Kodak files for bankruptcy protection
Kodak raises $950m to finance through bankruptcy, files for Chapter 11
Kodak has announced that it has filed for Chapter 11 bankruptcy protection this morning.
The troubled camera company was widely expected to make the move, after attempting to sell off some of its patents to keep the company afloat.
Kodak reports that it has secured $950 million in financing from Citigroup Inc and has appointed a chief restructuring officer to help steer the company through bankruptcy court.
The 131-year-old company, which once ranked among America's corporate titans, has had financial trouble since the 1980s, when non-US competitors took over its share in the film market, and the company later had to contend with the rise of smartphones and digital cameras.
Antonio M Perez, chairman and CEO said in a company statement: "Kodak is taking a significant step toward enabling our enterprise to complete its transformation. At the same time as we have created our digital business, we have also already effectively exited certain traditional operations, closing 13 manufacturing plants and 130 processing labs, and reducing our workforce by 47,000 since 2003. Now we must complete the transformation by further addressing our cost structure and effectively monetizing non-core IP assets.
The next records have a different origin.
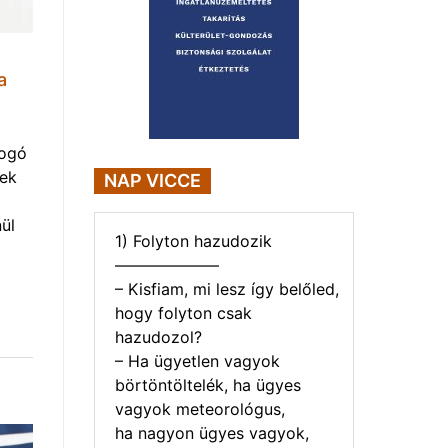
a
yogó
vek
NAP VICCE
ül
1) Folyton hazudozik
——————–
– Kisfiam, mi lesz így belőled,
hogy folyton csak
hazudozol?
– Ha ügyetlen vagyok
börtöntöltelék, ha ügyes
vagyok meteorológus,
ha nagyon ügyes vagyok,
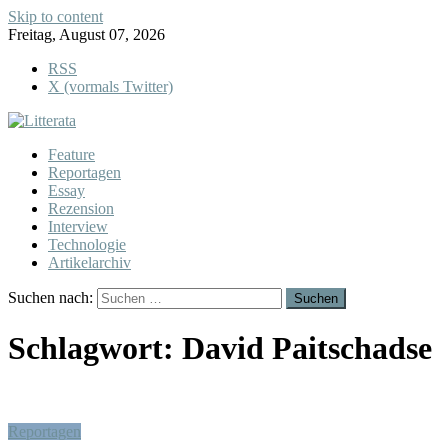
Skip to content
Freitag, August 07, 2026
RSS
X (vormals Twitter)
Feature
Reportagen
Essay
Rezension
Interview
Technologie
Artikelarchiv
Suchen nach:
Schlagwort:
David Paitschadse
Reportagen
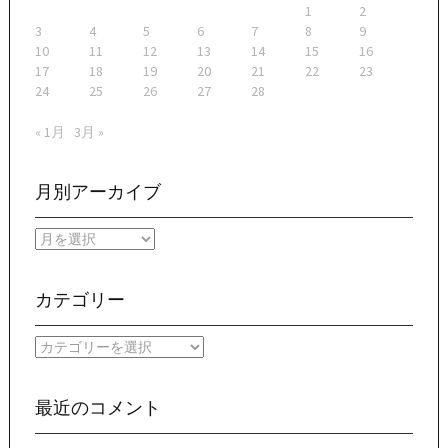
1
2
3
4
5
6
7
8
9
10
11
12
13
14
15
16
17
18
19
20
21
22
23
24
25
26
27
28
« 1月
3月 »
月別アーカイブ
月
別
ア
ー
カテゴリー
カ
イ
カ
ブ
テ
ゴ
リ
最近のコメント
ー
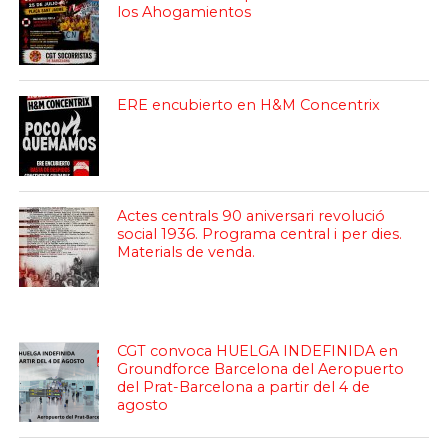
los Ahogamientos
ERE encubierto en H&M Concentrix
Actes centrals 90 aniversari revolució
social 1936. Programa central i per dies.
Materials de venda.
CGT convoca HUELGA INDEFINIDA en
Groundforce Barcelona del Aeropuerto
del Prat-Barcelona a partir del 4 de
agosto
We look forward to working with our stakeholders to emerge a lean, world-class, digital imaging and materials science company.
"Chapter 11 gives us the best opportunities to maximize the value in two critical parts of our technology portfolio: our digital capture patents, which are essential for a wide range of mobile and other consumer electronic devices that capture digital images and have generated over $3 billion of licensing revenues since 2003; and our breakthrough printing and deposition technologies, which give Kodak a competitive advantage in our growing digital businesses."